C'est facebook qui a gagné les élections de 2013. Sur les réseaux sociaux, les informations vont très vite. Les jeunes ne sont plus intéressés par le passé mais regardent vers l’avenir. Par exemple, lors de la fusillade des ouvriers de janvier 2014, j'étais dans la campagne : les jeunes m’ont tout montré en direct sur facebook.
Le gouvernement cambodgien, contrairement à la Chine, semble moins bien tenir Internet...
En décembre 2014, le gouvernement a tenté de mettre la main sur les réseaux sociaux, mais a dû faire machine arrière. Je ne connais pas la raison. Il a peut-être eu peur de devenir impopulaire. Selon un sondage effectué par un organisme américain, il y a 10 ans, 80% de la population estimait que le Cambodge allait dans la bonne direction. Aujourd’hui, il y en a seulement 32%. Il y eu un réel changement culturel lors des élections de juillet 2013. Désormais le peuple ose parler et manifester. Auparavant personne n’aurait imaginé pouvoir manifester contre le PPC. Juste la veille des élections, je me trouvais derrière un convoi de manifestants du PPC. Des deux cotés, les gens regardaient, indifférents. Puis, j'entends des cris, des applaudissements, je vois des gens qui bondissent de joie : c'était le convoi de l’opposition qui arrivait.
Du coup, sentez-vous des crispations du coté du pouvoir en place ?
Le pouvoir a eu peur, mais s’est vite ressaisi. Je vous donnerai un petit exemple. J'ai reçu ici dans mon bureau un couple de Cambodgiens venant de France : le mari était le neveu d'un ministre important du Cambodge.
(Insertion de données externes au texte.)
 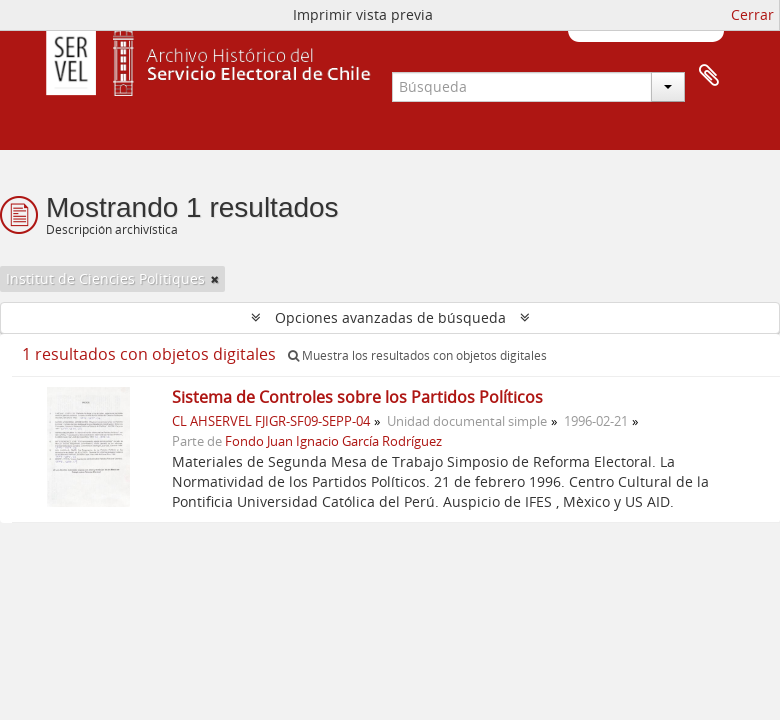 I want to click on Portapapeles, so click(x=709, y=76).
Ce ministre les avait invités à loger chez lui, mais ils ont préféré décliner l’offre, car ils n’étaient pas du même bord politique. Ce ministre avait préparé ses bagages, prêt à partir.
Depuis les élections, on peut noter quelques petits résultats. Par exemple, les commissions parlementaires de l’opposition commencent à examiner les plaintes des gens dont on a volé les terres ; la justice commence à écouter les montagnards spoliés ; les policiers osent moins taper sur les manifestants comme ils l'ont fait jusqu'à présent. Un autre fait significatif : le 15 juillet 2014, Madame Mu Sochua, députée de l'opposition, a organisé une petite manifestation pour demander la réouverture du parc de la Liberté, fermé depuis le 4 janvier 2004. Elle s'est rendue près du parc, avec un petit groupe de jeunes qui portaient une longue banderole. La milice fasciste de la mairie de Phnom Penh, composée de gros bras, de repris de justice et de casseurs armés, avec leurs casques et leurs visières pour qu'on ne voie pas leur visage, a commencé à tabasser les manifestants. Ces derniers n'ont fait ni une, ni deux : ils ont démonté leur banderole et avec les bâtons qui la soutenaient ont tapé sur la milice, qui s'est sauvée. Elle a laissé 27 blessés, dont plusieurs très grièvement. C'était une façon de dire Assez de la violence gratuite ! Désormais on répondra à la violence par la violence. Depuis, les policiers, les militaires font plus attention.
Sentez-vous un futur prochain agité ?
Je ne sais pas. En vérité, comme disait Charles Meyer, conseiller du prince Sihanouk pendant 16 ans, au Cambodge, tout peut arriver, même rien. Je redoute des jacqueries locales de paysans qui en ont assez d’être exploités. Par exemple, les montagnards, dont l'administration vole les terres, avec des dénis de justice patents, commencent à agir. Ce sont des révoltes pacifiques, mais qui risquent de dégénérer. C'est comme cela qu'a commencé la révolte khmère rouge. Je ne souhaite pas la violence, car on sait quand ça commence, mais on ne sait pas comment ça se termine. Les gens d'un certain âge ont connu la violence des Khmers rouges. Ils disent C'est bien la révolution, mais ça nous a coûté cher. Je n’accorde pas beaucoup de confiance aux étudiants, car même issus de familles pauvres, ils cherchent leurs avantages. En revanche, la jeunesse ouvrière qui, eux ont une vie extrêmement dure et sont très peu payés, risquent fort de se révolter. Ils ont fait l’expérience de la force de leur solidarité à l’intérieur de syndicats.
Y a-t-il des syndicats ?
Oui, il y a de très nombreux syndicats, trop nombreux pour être efficaces. Le gouvernement s’efforce de les museler, ou de créer des syndicats parallèles, acquis au gouvernement.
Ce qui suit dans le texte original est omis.